**AVAILABLE DATA**
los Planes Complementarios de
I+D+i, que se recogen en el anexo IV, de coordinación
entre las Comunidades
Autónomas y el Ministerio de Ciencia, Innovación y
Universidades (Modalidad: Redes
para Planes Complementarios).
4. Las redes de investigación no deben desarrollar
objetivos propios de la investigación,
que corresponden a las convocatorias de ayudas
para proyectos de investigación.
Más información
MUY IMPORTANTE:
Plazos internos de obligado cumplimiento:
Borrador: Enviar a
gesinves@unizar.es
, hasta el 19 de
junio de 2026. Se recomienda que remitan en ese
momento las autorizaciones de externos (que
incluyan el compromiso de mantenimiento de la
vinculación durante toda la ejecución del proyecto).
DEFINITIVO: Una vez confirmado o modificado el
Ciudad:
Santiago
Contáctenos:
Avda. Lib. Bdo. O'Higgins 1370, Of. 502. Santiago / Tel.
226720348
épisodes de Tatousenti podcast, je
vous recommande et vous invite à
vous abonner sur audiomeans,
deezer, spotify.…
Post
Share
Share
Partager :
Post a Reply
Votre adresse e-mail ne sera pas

* * *

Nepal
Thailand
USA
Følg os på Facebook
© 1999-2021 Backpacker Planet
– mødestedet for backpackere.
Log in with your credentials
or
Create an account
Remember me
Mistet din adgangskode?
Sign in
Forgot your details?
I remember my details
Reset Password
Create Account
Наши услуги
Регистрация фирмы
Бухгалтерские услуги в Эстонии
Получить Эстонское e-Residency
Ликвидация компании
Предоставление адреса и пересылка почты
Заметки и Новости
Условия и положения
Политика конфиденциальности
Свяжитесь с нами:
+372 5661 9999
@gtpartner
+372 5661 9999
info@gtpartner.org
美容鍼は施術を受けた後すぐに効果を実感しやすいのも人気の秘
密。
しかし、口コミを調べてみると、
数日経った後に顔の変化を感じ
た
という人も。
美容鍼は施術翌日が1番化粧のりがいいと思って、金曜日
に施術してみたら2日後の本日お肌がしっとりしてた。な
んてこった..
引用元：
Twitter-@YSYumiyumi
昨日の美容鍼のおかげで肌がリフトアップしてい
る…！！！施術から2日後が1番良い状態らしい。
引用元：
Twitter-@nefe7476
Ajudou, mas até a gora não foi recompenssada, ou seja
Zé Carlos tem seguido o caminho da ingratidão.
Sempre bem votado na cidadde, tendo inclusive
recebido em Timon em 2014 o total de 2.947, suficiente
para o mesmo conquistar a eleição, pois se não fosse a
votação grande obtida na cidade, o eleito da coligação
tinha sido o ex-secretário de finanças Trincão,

--

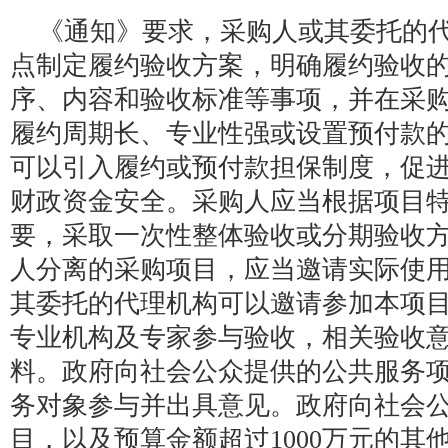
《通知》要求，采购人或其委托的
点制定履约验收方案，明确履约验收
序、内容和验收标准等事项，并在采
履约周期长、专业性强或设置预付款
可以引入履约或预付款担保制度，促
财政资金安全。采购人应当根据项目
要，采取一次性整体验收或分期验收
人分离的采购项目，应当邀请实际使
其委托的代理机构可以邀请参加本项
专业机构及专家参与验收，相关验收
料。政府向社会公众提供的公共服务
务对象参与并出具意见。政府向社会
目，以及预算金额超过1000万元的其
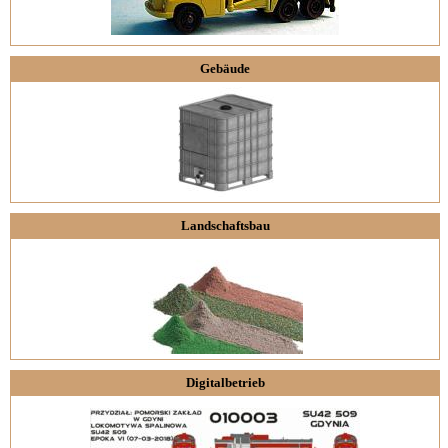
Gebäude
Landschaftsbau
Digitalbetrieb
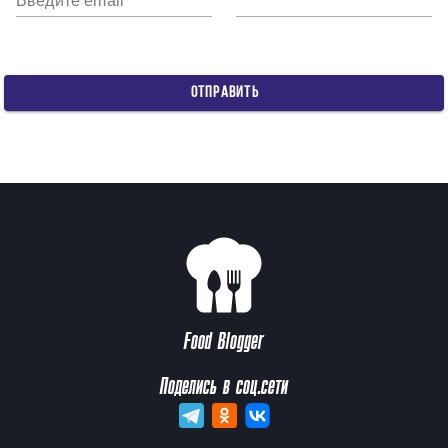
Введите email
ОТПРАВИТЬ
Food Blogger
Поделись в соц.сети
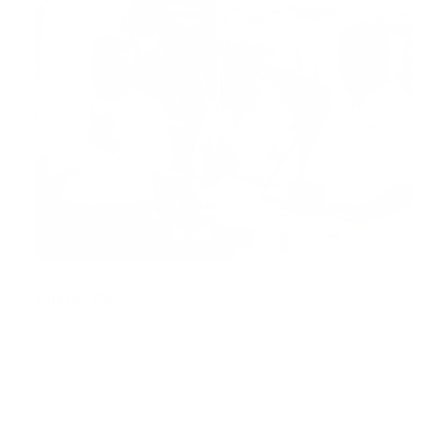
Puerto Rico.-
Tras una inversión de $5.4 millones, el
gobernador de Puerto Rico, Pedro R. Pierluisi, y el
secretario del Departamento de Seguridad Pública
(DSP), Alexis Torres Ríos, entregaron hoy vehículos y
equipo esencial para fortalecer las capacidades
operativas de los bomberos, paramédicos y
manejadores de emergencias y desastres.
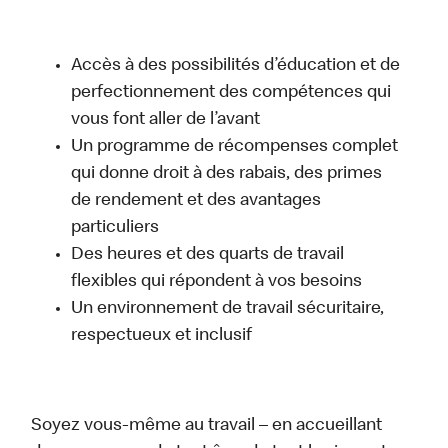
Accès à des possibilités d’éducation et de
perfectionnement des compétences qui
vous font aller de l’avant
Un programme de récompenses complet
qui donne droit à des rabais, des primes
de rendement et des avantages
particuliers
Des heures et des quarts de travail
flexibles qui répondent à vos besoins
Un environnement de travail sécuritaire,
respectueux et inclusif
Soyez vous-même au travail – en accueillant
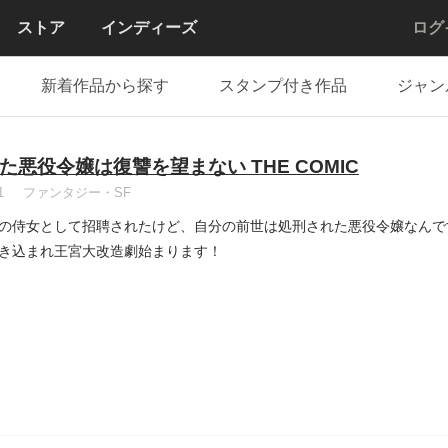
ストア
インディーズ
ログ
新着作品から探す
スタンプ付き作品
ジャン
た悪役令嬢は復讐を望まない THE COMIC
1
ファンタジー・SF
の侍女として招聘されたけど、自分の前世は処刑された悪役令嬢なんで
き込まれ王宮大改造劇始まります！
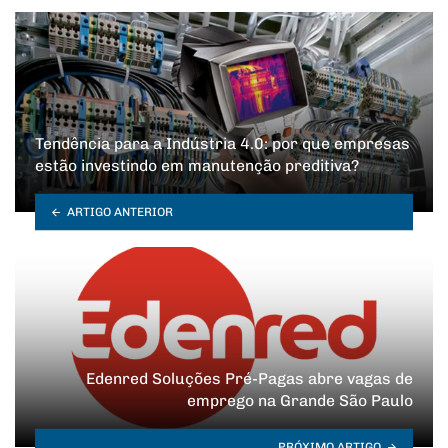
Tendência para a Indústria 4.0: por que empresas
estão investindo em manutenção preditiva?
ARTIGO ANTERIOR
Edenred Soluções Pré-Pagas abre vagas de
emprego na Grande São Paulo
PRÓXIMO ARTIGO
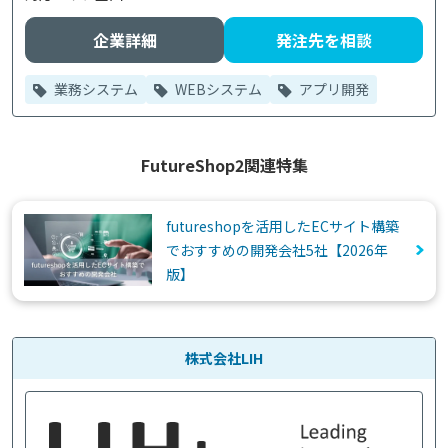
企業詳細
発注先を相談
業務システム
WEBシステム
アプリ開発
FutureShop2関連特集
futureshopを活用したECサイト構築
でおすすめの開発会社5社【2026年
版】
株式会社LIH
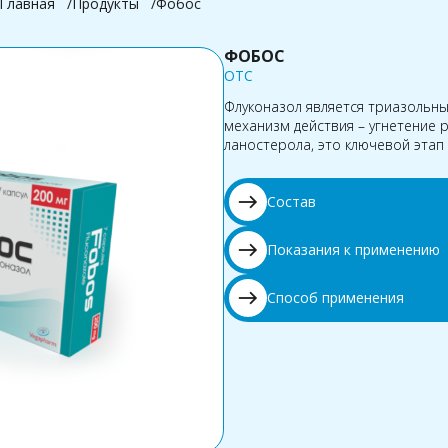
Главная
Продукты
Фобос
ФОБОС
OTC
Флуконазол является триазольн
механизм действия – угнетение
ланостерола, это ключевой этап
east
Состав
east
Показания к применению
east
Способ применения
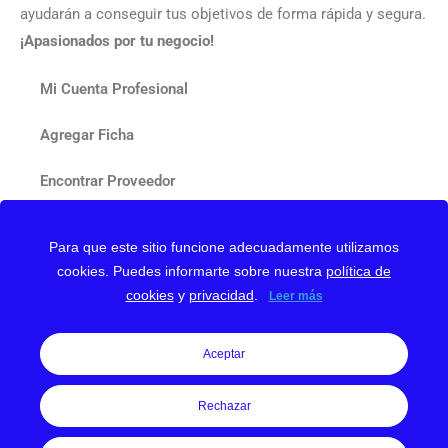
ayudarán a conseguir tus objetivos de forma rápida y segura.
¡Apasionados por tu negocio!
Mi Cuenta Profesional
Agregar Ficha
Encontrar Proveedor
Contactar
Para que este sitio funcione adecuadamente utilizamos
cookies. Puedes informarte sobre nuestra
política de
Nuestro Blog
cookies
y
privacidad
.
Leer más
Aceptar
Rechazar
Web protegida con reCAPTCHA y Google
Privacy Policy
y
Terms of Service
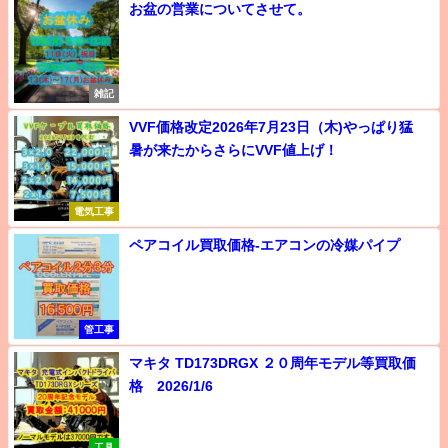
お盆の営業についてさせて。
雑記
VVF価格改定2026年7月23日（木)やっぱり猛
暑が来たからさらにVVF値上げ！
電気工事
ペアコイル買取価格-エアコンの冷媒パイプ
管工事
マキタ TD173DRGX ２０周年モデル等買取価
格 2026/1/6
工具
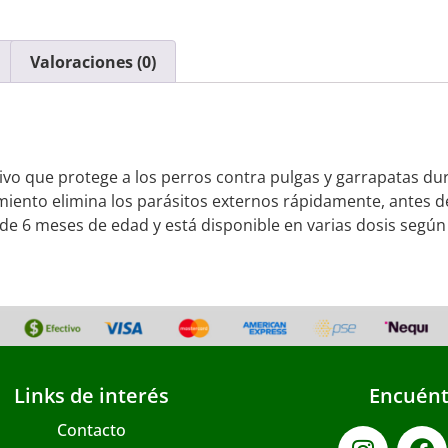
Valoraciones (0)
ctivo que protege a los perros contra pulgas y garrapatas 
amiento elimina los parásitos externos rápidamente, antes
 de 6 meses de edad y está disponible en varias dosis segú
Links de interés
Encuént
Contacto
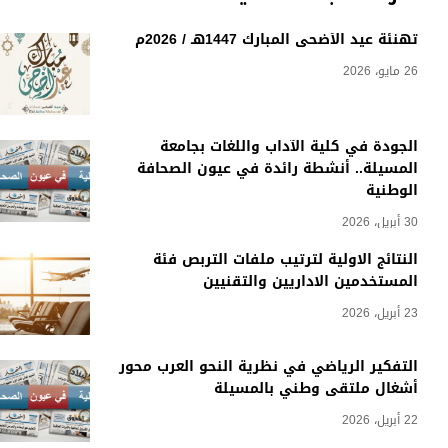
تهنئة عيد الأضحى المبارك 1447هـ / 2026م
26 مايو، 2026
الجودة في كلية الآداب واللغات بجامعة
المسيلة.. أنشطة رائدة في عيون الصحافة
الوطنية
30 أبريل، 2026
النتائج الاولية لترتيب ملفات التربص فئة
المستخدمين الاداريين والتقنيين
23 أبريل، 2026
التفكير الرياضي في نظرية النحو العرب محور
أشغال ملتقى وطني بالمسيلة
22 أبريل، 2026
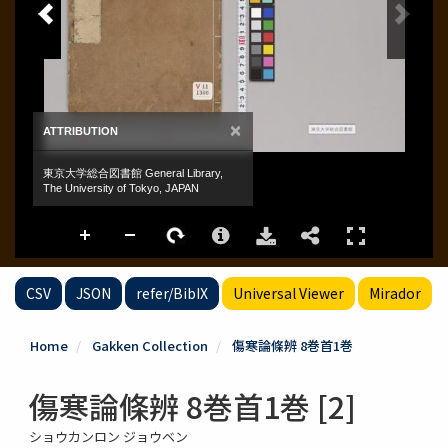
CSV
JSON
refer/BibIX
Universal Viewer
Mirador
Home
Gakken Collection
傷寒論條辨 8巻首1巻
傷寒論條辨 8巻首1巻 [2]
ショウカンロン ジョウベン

**ACTION ITEM**
Retype exactly the lines above, from the one with "los Planes Complementarios de" through the one with "Votre adresse e-mail ne sera pas", inclusive.

**EXPECTED ANSWER**
los Planes Complementarios de
I+D+i, que se recogen en el anexo IV, de coordinación
entre las Comunidades
Autónomas y el Ministerio de Ciencia, Innovación y
Universidades (Modalidad: Redes
para Planes Complementarios).
4. Las redes de investigación no deben desarrollar
objetivos propios de la investigación,
que corresponden a las convocatorias de ayudas
para proyectos de investigación.
Más información
MUY IMPORTANTE:
Plazos internos de obligado cumplimiento:
Borrador: Enviar a
gesinves@unizar.es
, hasta el 19 de
junio de 2026. Se recomienda que remitan en ese
momento las autorizaciones de externos (que
incluyan el compromiso de mantenimiento de la
vinculación durante toda la ejecución del proyecto).
DEFINITIVO: Una vez confirmado o modificado el
Ciudad:
Santiago
Contáctenos:
Avda. Lib. Bdo. O'Higgins 1370, Of. 502. Santiago / Tel.
226720348
épisodes de Tatousenti podcast, je
vous recommande et vous invite à
vous abonner sur audiomeans,
deezer, spotify.…
Post
Share
Share
Partager :
Post a Reply
Votre adresse e-mail ne sera pas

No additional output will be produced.